[[ Supplied data, beginning ]]

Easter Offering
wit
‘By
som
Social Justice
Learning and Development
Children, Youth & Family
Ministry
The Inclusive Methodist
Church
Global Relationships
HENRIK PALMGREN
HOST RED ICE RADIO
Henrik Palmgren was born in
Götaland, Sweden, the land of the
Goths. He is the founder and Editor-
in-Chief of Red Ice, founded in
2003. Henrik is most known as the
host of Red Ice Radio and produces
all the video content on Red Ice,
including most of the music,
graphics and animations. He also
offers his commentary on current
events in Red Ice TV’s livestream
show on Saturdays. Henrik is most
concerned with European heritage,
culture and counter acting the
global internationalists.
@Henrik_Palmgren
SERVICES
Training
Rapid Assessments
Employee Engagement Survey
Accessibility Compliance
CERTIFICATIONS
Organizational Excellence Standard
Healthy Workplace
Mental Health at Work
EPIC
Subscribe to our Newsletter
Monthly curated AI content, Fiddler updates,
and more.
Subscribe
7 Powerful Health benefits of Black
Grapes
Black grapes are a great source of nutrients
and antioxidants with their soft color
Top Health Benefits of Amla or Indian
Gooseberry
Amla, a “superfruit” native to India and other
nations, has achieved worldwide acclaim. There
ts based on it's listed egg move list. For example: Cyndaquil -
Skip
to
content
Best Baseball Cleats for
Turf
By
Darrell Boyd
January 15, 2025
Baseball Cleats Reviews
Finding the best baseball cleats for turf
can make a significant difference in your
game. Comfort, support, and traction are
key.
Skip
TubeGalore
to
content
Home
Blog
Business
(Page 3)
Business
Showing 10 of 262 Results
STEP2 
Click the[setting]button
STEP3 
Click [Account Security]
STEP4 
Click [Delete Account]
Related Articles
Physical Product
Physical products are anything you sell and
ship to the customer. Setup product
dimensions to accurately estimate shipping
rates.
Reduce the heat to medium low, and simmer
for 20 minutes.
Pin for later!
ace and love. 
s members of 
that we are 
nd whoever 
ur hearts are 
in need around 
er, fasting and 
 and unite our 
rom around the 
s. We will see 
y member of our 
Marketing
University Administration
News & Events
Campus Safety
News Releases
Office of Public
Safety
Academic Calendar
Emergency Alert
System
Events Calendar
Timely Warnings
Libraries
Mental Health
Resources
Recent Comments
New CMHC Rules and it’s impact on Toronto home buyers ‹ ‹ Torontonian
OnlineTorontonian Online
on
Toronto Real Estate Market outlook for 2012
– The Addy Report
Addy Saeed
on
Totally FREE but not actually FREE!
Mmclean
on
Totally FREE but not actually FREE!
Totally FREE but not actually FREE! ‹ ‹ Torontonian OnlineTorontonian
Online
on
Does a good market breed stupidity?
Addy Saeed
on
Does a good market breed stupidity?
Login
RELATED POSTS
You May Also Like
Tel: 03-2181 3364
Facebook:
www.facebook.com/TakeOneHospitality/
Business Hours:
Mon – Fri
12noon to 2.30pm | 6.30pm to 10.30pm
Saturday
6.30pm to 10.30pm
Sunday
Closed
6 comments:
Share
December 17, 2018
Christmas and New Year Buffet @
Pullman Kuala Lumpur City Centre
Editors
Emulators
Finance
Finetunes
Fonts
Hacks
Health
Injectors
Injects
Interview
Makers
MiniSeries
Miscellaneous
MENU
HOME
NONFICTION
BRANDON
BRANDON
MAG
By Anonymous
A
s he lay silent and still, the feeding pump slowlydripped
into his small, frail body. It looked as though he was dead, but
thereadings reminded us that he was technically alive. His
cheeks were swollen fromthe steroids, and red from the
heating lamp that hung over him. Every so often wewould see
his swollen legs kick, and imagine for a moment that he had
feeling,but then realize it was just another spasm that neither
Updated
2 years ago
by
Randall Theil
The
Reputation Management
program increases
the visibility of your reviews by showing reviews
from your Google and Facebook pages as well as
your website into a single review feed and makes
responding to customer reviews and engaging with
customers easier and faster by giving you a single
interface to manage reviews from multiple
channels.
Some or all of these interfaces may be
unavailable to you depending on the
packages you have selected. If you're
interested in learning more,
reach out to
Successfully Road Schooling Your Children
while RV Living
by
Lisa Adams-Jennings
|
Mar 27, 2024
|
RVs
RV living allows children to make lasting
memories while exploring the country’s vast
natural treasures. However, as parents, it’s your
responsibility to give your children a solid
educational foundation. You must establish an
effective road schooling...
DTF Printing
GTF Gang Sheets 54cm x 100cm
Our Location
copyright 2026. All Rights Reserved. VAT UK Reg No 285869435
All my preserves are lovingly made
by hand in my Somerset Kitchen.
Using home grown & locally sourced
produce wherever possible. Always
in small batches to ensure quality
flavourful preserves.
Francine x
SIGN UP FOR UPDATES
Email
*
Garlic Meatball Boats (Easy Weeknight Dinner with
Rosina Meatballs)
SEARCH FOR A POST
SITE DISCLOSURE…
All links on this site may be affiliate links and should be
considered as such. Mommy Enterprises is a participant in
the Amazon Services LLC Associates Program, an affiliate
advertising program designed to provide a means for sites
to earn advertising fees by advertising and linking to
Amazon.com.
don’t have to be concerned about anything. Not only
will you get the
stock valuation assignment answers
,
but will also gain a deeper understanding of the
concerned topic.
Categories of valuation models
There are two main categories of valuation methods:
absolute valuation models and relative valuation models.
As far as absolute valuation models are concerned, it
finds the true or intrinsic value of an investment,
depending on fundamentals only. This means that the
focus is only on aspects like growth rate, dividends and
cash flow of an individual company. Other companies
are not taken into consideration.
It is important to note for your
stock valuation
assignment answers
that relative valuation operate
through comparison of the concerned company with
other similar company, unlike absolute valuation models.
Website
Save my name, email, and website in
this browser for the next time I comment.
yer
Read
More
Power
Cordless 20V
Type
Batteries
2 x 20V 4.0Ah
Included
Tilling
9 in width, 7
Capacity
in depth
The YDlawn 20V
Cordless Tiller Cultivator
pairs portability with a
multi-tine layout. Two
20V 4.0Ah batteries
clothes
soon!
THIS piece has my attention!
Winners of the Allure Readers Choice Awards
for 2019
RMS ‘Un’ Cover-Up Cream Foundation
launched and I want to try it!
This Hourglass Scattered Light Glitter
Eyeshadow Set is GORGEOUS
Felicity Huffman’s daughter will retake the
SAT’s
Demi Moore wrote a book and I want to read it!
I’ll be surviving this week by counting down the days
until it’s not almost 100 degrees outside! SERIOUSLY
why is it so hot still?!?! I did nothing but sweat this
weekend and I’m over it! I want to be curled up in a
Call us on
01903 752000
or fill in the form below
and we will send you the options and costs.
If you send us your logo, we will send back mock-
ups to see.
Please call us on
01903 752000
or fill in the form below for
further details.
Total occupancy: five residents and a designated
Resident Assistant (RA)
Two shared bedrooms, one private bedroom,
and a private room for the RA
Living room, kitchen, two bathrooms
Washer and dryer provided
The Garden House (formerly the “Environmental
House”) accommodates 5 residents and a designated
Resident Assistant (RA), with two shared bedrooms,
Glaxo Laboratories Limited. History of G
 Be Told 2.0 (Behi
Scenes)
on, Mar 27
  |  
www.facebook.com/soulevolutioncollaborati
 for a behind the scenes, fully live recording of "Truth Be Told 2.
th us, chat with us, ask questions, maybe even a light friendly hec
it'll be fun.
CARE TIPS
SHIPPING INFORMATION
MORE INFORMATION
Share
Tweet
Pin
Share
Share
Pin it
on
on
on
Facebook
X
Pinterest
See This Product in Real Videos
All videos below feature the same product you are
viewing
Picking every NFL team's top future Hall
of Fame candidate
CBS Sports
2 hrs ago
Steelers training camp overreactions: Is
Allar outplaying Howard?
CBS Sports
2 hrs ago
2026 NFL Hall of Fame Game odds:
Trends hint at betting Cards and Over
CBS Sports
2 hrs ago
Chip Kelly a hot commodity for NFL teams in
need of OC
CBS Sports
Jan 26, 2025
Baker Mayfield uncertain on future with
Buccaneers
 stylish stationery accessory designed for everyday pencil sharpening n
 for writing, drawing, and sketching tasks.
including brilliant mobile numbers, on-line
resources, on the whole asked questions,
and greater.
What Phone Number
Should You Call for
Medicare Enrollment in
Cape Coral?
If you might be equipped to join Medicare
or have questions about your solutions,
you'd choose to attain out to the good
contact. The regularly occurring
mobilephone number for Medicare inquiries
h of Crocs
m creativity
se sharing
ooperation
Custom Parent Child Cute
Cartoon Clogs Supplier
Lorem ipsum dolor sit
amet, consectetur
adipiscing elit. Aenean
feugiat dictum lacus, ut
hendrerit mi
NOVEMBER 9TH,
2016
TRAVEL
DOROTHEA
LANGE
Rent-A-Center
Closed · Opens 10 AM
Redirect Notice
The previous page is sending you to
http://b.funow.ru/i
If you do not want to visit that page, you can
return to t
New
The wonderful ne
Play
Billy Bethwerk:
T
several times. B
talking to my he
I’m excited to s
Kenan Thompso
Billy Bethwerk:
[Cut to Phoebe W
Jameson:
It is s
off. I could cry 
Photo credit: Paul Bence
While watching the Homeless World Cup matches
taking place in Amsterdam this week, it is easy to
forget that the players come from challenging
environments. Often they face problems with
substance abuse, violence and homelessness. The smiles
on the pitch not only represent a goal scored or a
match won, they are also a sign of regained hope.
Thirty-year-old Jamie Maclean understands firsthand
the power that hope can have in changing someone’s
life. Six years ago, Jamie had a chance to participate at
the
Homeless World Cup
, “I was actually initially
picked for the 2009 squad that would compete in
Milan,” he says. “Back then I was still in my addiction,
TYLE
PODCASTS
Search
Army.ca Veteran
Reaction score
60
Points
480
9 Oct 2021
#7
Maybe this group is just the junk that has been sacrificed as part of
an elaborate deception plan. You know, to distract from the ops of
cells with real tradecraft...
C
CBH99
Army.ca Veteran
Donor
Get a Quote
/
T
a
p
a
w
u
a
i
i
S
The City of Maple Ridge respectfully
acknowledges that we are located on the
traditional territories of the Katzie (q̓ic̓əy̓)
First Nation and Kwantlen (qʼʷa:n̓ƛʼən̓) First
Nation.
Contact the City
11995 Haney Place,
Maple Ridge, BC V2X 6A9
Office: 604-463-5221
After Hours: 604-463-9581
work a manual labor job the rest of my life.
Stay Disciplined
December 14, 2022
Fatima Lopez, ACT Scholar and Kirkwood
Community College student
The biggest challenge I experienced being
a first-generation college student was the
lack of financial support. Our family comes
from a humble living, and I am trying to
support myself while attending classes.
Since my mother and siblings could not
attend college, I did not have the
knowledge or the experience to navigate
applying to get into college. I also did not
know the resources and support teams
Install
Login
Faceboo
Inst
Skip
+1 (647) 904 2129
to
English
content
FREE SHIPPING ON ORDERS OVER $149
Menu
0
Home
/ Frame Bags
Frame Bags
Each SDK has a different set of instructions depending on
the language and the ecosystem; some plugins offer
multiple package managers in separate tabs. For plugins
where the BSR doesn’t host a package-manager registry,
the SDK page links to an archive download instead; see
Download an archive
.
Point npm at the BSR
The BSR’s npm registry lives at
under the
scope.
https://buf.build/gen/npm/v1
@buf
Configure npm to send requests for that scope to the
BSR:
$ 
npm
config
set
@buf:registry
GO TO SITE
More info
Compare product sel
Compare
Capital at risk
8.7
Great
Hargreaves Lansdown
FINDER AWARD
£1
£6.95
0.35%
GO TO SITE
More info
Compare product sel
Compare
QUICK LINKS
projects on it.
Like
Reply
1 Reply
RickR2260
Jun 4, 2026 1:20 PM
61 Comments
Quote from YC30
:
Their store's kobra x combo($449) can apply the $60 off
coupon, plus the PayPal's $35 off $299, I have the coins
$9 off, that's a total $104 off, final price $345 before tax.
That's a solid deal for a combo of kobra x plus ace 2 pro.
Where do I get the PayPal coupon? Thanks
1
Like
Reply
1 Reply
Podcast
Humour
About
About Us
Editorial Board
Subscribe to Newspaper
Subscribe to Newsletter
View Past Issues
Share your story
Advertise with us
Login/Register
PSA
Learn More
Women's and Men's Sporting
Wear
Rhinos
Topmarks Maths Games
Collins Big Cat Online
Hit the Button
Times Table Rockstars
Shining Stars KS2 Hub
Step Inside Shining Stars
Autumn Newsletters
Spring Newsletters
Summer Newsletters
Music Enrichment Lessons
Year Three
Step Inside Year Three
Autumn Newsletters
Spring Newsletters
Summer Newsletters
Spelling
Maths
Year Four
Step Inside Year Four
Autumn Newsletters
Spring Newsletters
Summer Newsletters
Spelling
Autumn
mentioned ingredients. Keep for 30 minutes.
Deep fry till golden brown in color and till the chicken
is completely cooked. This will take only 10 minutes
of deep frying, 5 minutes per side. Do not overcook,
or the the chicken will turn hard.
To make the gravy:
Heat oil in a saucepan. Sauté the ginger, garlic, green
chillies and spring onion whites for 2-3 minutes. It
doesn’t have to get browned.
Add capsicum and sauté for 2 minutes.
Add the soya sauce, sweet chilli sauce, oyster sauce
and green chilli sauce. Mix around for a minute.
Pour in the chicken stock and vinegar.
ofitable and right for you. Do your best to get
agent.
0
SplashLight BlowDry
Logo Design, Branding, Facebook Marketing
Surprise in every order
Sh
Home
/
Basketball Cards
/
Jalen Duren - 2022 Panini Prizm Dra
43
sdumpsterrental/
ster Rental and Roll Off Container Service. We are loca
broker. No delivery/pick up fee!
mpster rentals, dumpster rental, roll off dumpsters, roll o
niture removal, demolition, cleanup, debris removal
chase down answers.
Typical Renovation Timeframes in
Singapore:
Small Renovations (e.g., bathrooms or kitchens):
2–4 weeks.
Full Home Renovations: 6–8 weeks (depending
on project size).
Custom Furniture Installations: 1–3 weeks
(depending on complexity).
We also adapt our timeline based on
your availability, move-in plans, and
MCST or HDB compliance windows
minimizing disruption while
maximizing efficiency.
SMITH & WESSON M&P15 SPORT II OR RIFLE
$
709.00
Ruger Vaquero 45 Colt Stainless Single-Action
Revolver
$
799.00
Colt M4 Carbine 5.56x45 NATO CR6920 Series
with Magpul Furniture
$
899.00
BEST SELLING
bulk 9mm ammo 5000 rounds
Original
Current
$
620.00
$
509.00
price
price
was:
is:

[[ Supplied data, end ]]

- **Task requirements**:
Look above for the line containing "stock valuation assignment answers" and the line containing "that relative valuation operate". Transcribe both, with the lines between them, exactly.

- **Answer**:
stock valuation assignment answers
,
but will also gain a deeper understanding of the
concerned topic.
Categories of valuation models
There are two main categories of valuation methods:
absolute valuation models and relative valuation models.
As far as absolute valuation models are concerned, it
finds the true or intrinsic value of an investment,
depending on fundamentals only. This means that the
focus is only on aspects like growth rate, dividends and
cash flow of an individual company. Other companies
are not taken into consideration.
It is important to note for your
stock valuation
assignment answers
that relative valuation operate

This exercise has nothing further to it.